### WHAT IS NEEDED
What lines of the data hold the string "Bakanlığı"? Copy them all.

[Saved data entries]
::::::::

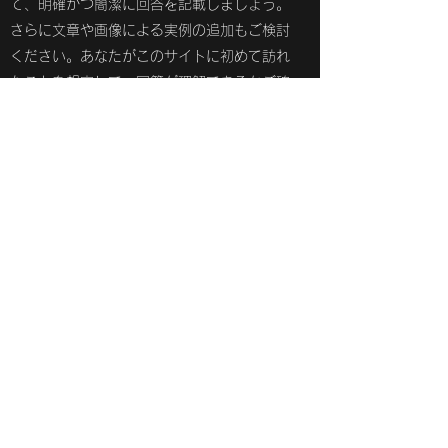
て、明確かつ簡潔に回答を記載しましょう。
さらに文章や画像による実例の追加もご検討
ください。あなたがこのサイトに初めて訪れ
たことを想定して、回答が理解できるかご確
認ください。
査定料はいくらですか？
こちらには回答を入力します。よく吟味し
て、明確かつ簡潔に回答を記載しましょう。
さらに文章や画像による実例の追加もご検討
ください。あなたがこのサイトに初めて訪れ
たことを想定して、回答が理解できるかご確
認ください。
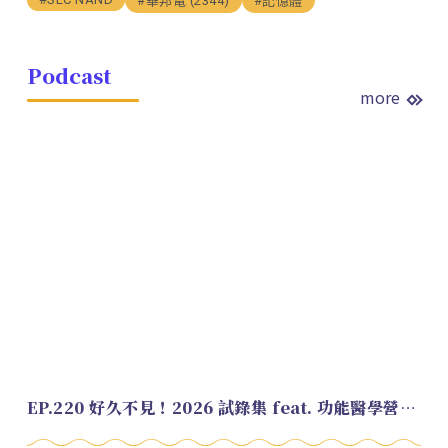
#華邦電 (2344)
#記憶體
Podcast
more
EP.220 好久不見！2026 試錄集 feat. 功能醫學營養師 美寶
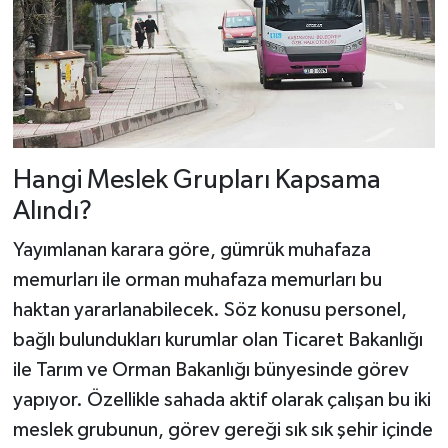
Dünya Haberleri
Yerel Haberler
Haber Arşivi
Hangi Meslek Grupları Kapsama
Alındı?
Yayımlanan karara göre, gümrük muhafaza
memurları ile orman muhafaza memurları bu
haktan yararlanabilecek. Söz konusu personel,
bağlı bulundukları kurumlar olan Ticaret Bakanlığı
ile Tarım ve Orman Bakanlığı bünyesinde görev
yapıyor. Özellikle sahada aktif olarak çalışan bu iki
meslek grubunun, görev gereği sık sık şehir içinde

::::::::

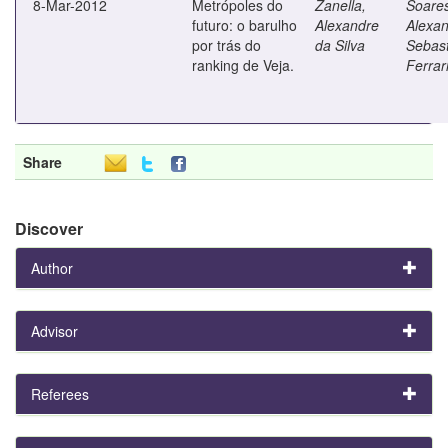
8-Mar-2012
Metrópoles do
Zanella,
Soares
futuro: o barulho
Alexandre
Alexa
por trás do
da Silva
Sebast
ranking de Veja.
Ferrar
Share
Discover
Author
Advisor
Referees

::::::::

### ANSWER
bağlı bulundukları kurumlar olan Ticaret Bakanlığı
ile Tarım ve Orman Bakanlığı bünyesinde görev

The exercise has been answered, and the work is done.